Methods A case-control study of non-smoking Bangladeshi adults aged 40–75 years, was conducted in 2010. Cases were incident cases of CHD from two cardiac hospitals if diagnosed as such by the cardiologists; controls were non-cardiac patients from cardiac outpatient departments. One control was matched to each case on age and gender. Full version of the original RAQ questionnaire was used for study participants.
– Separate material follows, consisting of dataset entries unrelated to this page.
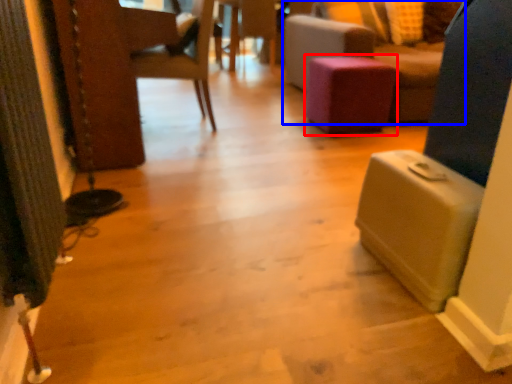 Question: Among these objects, which one is nearest to the camera, stool (highlighted by a red box) or furniture (highlighted by a blue box)?

Choices:
 (A) stool
 (B) furniture

Answer: (B) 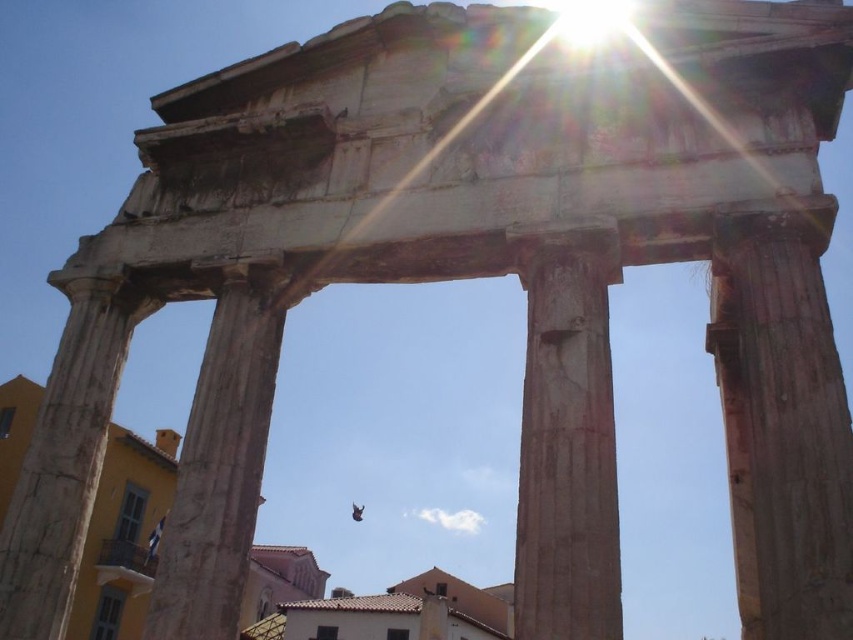 Is smooth stone column at right positioned behind brown stone column at center?

No.

Which is in front, point (831, 620) or point (563, 476)?

Point (831, 620)

Does point (846, 576) come closer to viewer compared to point (614, 500)?

Yes, it is.

Where is `smooth stone column at right`? The image size is (853, 640). smooth stone column at right is located at coordinates (782, 422).

Can you confirm if brown stone column at center is positioned to the right of smooth stone pillar at left?

Indeed, brown stone column at center is positioned on the right side of smooth stone pillar at left.

Can you confirm if brown stone column at center is thinner than smooth stone pillar at left?

No, brown stone column at center is not thinner than smooth stone pillar at left.

What do you see at coordinates (567, 440) in the screenshot?
I see `brown stone column at center` at bounding box center [567, 440].

I want to click on brown stone column at center, so click(x=567, y=440).

Can you confirm if smooth stone column at right is positioned above smooth stone column at center?

Indeed, smooth stone column at right is positioned over smooth stone column at center.

Is point (756, 381) in front of point (238, 276)?

Yes, it is.

At what (x,y) coordinates should I click in order to perform the action: click on smooth stone column at right. Please return your answer as a coordinate pair (x, y). Looking at the image, I should click on (782, 422). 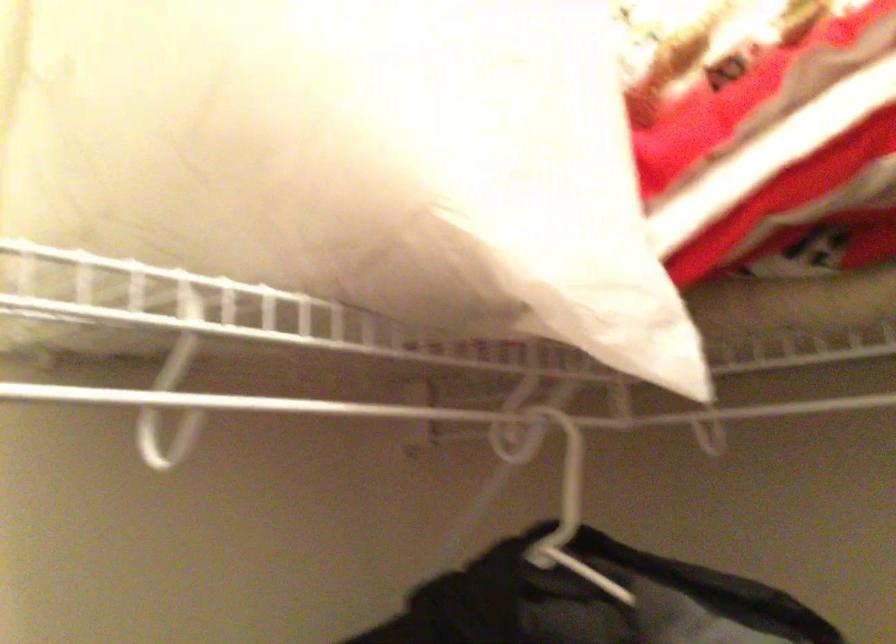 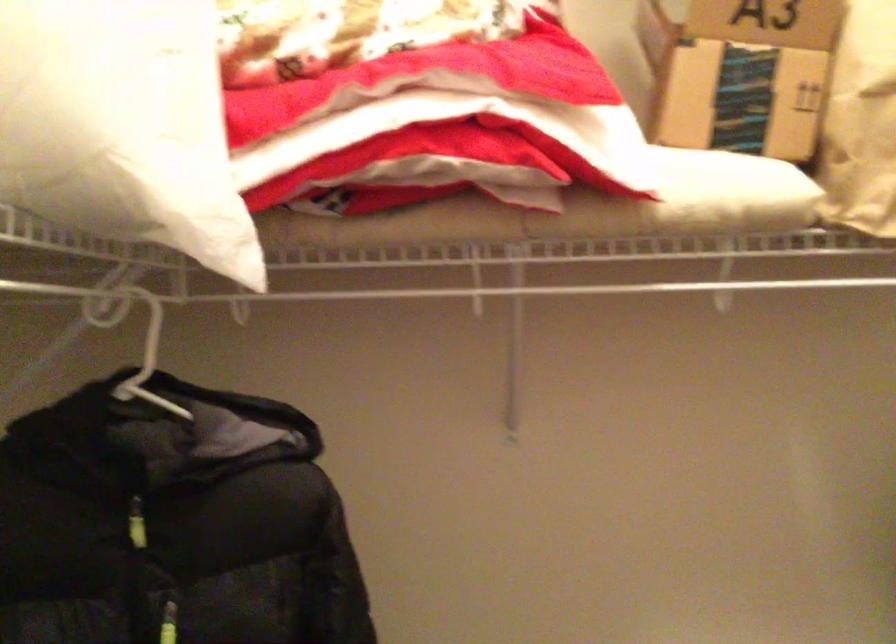 Locate, in the second image, the point that corresponds to (x=609, y=477) in the first image.

(138, 344) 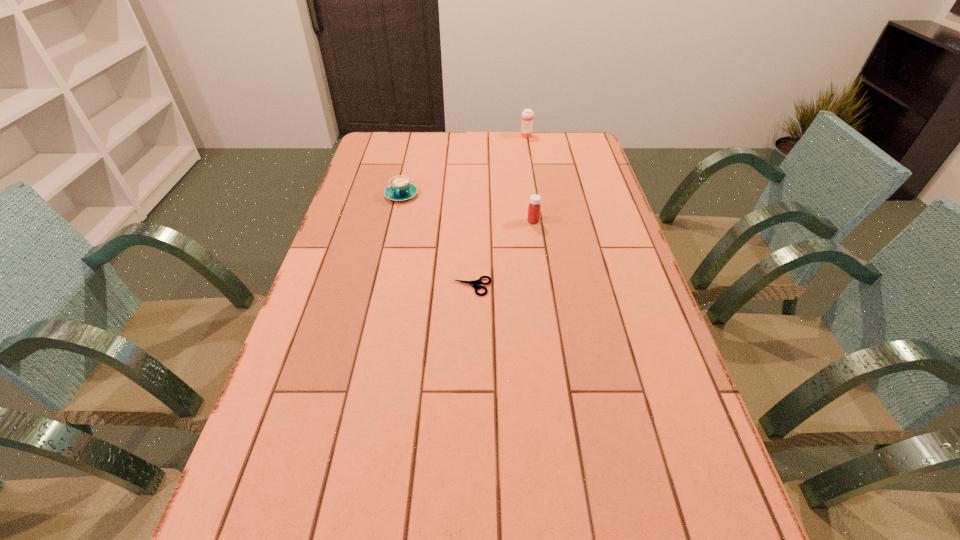 You are a GUI agent. You are given a task and a screenshot of the screen. Output one action in this format:
    pyautogui.click(x=<x>, y=<y>)
    Task: Click on the vacant space situated with the handle on the right side of the third tallest object
    
    Given the screenshot: What is the action you would take?
    pyautogui.click(x=388, y=254)

The width and height of the screenshot is (960, 540). In order to click on vacant point located on the front of the shears in this screenshot , I will do `click(470, 346)`.

Image resolution: width=960 pixels, height=540 pixels. What are the coordinates of `object situated at the far edge` in the screenshot? It's located at (527, 115).

Identify the location of object at the left edge. (400, 189).

The image size is (960, 540). I want to click on vacant region at the far edge of the desktop, so click(446, 154).

The height and width of the screenshot is (540, 960). In the image, there is a desktop. In order to click on vacant space at the left edge in this screenshot , I will do `click(350, 194)`.

At what (x,y) coordinates should I click in order to perform the action: click on free space at the right edge of the desktop. Please return your answer as a coordinate pair (x, y). This screenshot has height=540, width=960. Looking at the image, I should click on (603, 192).

Where is `free space at the far right corner of the desktop`? The image size is (960, 540). free space at the far right corner of the desktop is located at coordinates (558, 152).

This screenshot has height=540, width=960. Find the location of `vacant space that's between the shorter medicine and the tallest object`. vacant space that's between the shorter medicine and the tallest object is located at coordinates (530, 179).

Locate an element on the screen. This screenshot has height=540, width=960. free space between the second shortest object and the second nearest object is located at coordinates 468,208. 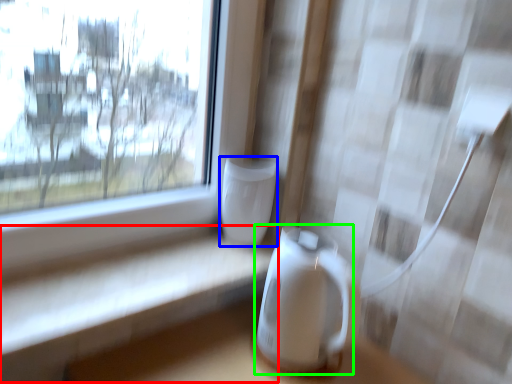 Question: Which object is positioned closest to table (highlighted by a red box)? Select from appliance (highlighted by a blue box) and appliance (highlighted by a green box).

Results The sample comprised 302 CHD cases and 302 controls (mean age 53±8.5 years). RAQ detected 194 cases (32%) and 409 controls (68%) from either hospital. RAQ categorised 17.5% of sample as having CHD who were considered not to have CHD by the cardiologists; RAQ categorised 34.5% of sample as not suffering from CHD, who were diagnosed as having CHD by the cardiologists. Among 301 CHD cases, 160 (53.2%) were diagnosed as CHD by both hospital cardiologists and RAQ. Among 302 controls, 268 (88.7%) were diagnosed as not having CHD by both hospital cardiologists and RAQ. CHD patients are five times more likely to have RAQ positive result compared to controls.

Conclusion The RAQ had sensitivity of 53%, specificity of 89% and likelihood ratio positive of 4.8 in diagnosing CHD among Bangladeshi adults compared with diagnosis by cardiologists. RAQ can be used as an alternate tool for diagnosing CHD at field sites where there are limited resources.